--- Material provided Enclosed Below ---

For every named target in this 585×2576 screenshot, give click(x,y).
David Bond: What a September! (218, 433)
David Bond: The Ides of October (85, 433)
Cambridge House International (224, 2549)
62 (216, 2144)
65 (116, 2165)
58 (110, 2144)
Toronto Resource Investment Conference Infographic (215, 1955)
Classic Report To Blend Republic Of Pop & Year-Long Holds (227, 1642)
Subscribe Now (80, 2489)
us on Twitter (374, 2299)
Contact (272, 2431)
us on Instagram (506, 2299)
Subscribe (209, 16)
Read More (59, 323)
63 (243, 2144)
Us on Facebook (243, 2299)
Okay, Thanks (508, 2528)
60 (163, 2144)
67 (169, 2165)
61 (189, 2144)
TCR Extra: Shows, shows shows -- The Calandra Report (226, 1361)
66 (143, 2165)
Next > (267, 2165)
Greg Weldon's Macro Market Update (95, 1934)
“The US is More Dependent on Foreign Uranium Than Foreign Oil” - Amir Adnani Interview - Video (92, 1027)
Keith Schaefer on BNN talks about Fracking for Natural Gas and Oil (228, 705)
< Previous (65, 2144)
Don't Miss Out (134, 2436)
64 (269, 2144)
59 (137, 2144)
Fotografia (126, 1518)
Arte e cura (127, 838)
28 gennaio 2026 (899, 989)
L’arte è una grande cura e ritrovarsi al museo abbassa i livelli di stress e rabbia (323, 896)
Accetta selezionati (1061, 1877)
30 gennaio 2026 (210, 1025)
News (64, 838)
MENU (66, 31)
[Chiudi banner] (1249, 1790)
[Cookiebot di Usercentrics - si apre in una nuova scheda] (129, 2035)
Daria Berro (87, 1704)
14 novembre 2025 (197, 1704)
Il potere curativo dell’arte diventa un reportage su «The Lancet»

--- End of Enclosed Material provided ---

**Exercise instructions:**
Note how many lines of the material hold the word "More", then state that number alone.

**Exercise solution:**
2